Com a imigração ilegal acontece algo parecido. Tanto na Europa quanto nos Estados Unidos surgiu uma paranoia sobre o tema, fazendo com que - mais uma vez na história - sociedades em crise busquem um bode expiatório para os problemas sociais e econômicos de que padecem e, evidentemente, os imigrantes - gente de outra cor, outra língua, outros deuses e outros costumes - são os escolhidos.
Quer dizer, aqueles que vêm tomar o emprego, vêm cometer abusos, roubar e violar, vêm trazer o terrorismo e saturar os setores de saúde, de educação e de aposentadora. Dessa forma, o racismo, que parecia ter esvanecido (estava só oculto e à margem), conquista agora uma espécie de legitimidade, até mesmo em países como Suécia ou Holanda, que até recentemente eram vistos como modelos de tolerância e coexistência.
A verdade é que os imigrantes agregam aos países que os hospedam muito mais do que recebem deles: todos os dados e pesquisas confirmam esse fato. E a imensa maioria deles são contra o terrorismo, do qual, aliás, são sempre as vítimas mais numerosas. E, finalmente, ainda que sejam humildes e desamparados, os imigrantes não são bobos, não vão aos países onde sua mão de obra não é requisitada, mas sim àquelas sociedades onde, precisamente pelo desenvolvimento e pela prosperidade alcançada, os nativos já não querem assumir certos ofícios, funções e tarefas imprescindíveis para que uma sociedade funcione - e ela segue funcionando graças a eles.
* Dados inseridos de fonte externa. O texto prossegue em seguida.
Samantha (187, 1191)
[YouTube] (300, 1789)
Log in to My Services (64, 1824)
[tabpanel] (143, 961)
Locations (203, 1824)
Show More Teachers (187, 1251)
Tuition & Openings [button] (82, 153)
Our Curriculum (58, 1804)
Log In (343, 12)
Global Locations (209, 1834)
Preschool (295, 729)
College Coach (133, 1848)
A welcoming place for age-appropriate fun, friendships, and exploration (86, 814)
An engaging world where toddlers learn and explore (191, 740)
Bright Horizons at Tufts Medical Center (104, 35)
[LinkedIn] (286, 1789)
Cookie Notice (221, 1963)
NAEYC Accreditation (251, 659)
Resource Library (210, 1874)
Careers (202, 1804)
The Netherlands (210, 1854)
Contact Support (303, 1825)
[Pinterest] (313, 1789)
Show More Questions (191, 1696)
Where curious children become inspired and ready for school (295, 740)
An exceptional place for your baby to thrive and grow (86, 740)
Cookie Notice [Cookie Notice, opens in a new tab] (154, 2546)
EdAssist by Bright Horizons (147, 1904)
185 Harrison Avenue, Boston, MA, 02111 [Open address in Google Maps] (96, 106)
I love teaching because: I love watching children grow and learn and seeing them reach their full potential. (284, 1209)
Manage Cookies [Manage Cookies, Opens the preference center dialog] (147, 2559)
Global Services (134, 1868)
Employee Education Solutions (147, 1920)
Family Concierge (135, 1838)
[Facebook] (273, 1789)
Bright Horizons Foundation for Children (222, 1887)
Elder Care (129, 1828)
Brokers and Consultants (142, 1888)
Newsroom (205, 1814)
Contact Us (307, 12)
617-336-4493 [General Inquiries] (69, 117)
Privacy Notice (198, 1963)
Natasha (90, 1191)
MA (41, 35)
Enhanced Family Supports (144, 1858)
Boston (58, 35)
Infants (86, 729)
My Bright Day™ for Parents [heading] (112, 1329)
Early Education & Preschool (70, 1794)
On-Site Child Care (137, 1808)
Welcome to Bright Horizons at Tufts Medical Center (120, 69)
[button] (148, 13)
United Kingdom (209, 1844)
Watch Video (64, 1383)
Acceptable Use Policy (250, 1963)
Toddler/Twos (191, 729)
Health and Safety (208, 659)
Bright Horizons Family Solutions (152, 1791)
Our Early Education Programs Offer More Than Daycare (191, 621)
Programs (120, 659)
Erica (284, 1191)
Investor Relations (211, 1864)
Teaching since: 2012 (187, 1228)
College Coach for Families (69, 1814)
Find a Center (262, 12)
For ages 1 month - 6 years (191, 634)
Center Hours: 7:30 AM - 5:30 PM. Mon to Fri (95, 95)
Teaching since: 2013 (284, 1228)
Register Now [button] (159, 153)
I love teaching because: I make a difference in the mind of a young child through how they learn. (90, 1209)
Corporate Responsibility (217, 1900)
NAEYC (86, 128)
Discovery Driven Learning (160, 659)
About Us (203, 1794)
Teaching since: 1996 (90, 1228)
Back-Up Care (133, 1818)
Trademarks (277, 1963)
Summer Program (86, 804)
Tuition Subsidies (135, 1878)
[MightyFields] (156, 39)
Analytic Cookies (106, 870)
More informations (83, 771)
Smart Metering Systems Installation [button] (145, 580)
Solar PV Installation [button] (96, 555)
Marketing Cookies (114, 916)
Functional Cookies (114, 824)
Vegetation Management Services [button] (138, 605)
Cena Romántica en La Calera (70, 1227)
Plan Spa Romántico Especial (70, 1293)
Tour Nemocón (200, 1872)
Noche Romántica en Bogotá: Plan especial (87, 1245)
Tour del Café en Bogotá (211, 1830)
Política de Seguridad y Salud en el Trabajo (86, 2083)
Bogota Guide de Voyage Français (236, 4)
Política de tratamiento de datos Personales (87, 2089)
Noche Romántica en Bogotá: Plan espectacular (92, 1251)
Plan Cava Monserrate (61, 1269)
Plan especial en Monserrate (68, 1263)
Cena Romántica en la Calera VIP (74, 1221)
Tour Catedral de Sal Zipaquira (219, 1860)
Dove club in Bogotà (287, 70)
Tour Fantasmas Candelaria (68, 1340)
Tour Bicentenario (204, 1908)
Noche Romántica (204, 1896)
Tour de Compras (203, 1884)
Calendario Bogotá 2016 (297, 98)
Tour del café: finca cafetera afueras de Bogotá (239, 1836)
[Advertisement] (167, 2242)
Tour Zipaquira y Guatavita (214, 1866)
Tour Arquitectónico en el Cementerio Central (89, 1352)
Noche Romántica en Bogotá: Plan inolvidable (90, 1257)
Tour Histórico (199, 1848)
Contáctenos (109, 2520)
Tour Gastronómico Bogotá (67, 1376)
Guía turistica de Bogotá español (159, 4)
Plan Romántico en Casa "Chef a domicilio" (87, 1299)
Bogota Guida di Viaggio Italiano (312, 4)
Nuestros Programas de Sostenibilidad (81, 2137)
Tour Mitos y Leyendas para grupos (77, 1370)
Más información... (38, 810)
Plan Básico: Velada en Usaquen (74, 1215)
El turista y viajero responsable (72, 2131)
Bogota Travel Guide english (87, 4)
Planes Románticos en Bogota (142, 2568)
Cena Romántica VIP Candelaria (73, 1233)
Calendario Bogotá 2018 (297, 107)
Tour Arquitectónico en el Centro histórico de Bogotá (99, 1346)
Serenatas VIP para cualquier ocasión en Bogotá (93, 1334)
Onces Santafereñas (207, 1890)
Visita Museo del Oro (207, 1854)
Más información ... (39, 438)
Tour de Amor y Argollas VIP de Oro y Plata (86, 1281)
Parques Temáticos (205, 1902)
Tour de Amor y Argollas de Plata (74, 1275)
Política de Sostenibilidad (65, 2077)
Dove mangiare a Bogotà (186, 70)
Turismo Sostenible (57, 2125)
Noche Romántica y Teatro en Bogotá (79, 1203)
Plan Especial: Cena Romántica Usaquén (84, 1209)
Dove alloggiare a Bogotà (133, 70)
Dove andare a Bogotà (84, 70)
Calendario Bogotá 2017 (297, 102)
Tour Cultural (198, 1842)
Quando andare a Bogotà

As agências internacionais, fundações e centros de estudo nos lembram disso o tempo todo: se os países desenvolvidos querem manter seus altos níveis de vida, precisam abrir suas fronteiras à imigração. Não de qualquer maneira, é claro: promovendo a integração dos imigrantes e não a sua marginalização em guetos que são ninhos de frustração e violência, oferecendo a eles oportunidade como as que os Estados Unidos, por exemplo, ofereciam antes da demagogia nacionalista e racista de Trump. Em outras palavras, é muito simples: a única maneira verdadeiramente funcional de acabar com o problema da imigração ilegal e do tráfico mafioso é a legalização das drogas e a abertura irrestrita das fronteiras.